Perturbações de adaptação
Atualizado em 21 de julho de 2026 · 10 perguntas neste tema
A perturbação de adaptação é o diagnóstico da fronteira entre a resposta normal ao stress e a doença psiquiátrica definida: sofrimento desproporcionado ou incapacitante perante um acontecimento de vida identificável, mas sublimiar — não cumpre critérios de uma perturbação depressiva ou de ansiedade completa. Na PNA (relevância B), o que a prova testa é o eixo diferencial: cruzar o tipo de stressor (qualquer vs traumático), o tempo (início e duração) e o limiar (cumpre ou não critérios de outra perturbação). Domina quatro pontos: (1) os critérios do DSM-5-TR (início ≤3 meses, resolução ≤6 meses após o fim do stressor); (2) a distinção de resposta normal, episódio depressivo major, reação aguda ao stress e PTSD; (3) o tratamento psicológico de baixa intensidade com espera vigiada e papel farmacológico limitado; (4) o risco suicidário real e subestimado neste diagnóstico "menor".

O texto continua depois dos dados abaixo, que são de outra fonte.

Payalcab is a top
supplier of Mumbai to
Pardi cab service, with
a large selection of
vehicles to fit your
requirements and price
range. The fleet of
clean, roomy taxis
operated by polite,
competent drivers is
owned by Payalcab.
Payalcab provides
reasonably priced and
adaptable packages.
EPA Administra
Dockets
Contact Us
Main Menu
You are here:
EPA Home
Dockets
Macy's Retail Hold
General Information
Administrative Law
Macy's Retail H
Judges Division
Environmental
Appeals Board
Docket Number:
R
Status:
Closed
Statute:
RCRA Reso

Uma categoria dimensional e contextual, não uma lesão
A competência MD aqui tem uma particularidade honesta que convém dizer de frente: não existe uma neurobiologia específica da perturbação de adaptação. Ao contrário de quadros com marcadores mais definidos, esta entidade é dimensional e contextual por natureza — resulta da interação entre um acontecimento e uma pessoa, e é essa interação, e não um substrato biológico próprio, que constitui o seu mecanismo. Perceber isto é o cerne da secção: o "mecanismo" é um modelo de processo, não uma via molecular.

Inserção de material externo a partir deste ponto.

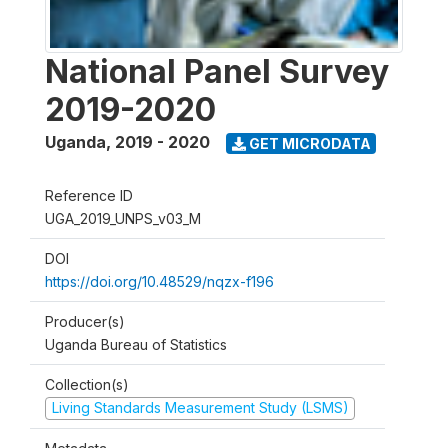
National Panel Survey
2019-2020
Uganda
,
2019 - 2020
GET MICRODATA
Reference ID
UGA_2019_UNPS_v03_M
DOI
https://doi.org/10.48529/nqzx-f196
Producer(s)
Uganda Bureau of Statistics
Collection(s)
Living Standards Measurement Study (LSMS)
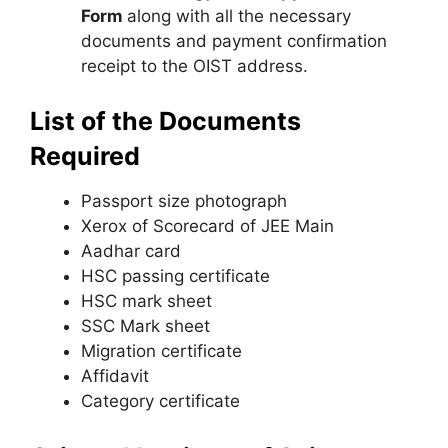
Form
along with all the necessary
documents and payment confirmation
receipt to the OIST address.
List of the Documents
Required
Passport size photograph
Xerox of Scorecard of JEE Main
Aadhar card
HSC passing certificate
HSC mark sheet
SSC Mark sheet
Migration certificate
Affidavit
Category certificate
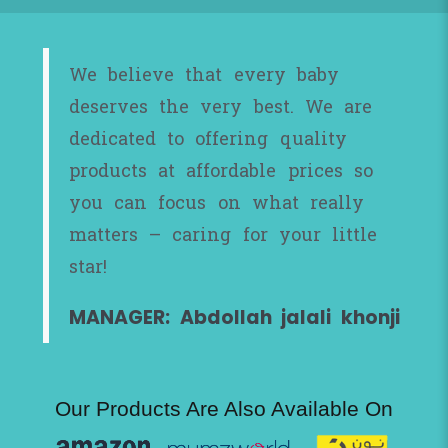
We believe that every baby
deserves the very best. We are
dedicated to offering quality
products at affordable prices so
you can focus on what really
matters – caring for your little
star!
MANAGER: Abdollah jalali khonji
Our Products Are Also Available On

Modelo de stress-coping (Lazarus e Folkman)
O quadro conceptual dominante é o modelo transacional de stress e coping de Lazarus e Folkman (1984). Um acontecimento só se torna "stressor" através de dois processos de avaliação:
- Avaliação primária — a pessoa julga o significado e a ameaça do acontecimento ("isto é perigoso/uma perda/um desafio para mim?"). O mesmo divórcio pode ser catastrófico para um e libertador para outro.
- Avaliação secundária — a pessoa julga os recursos de que dispõe para lidar com ele ("consigo enfrentar isto?").
A perturbação de adaptação surge quando existe um desequilíbrio percebido entre as exigências do acontecimento e os recursos de coping disponíveis. Daí a lógica clínica central: a mesma adversidade objetiva produz respostas muito diferentes consoante o significado atribuído e os recursos — e é por isso que o critério de "desproporção" tem de ser lido à luz do contexto, nunca em absoluto.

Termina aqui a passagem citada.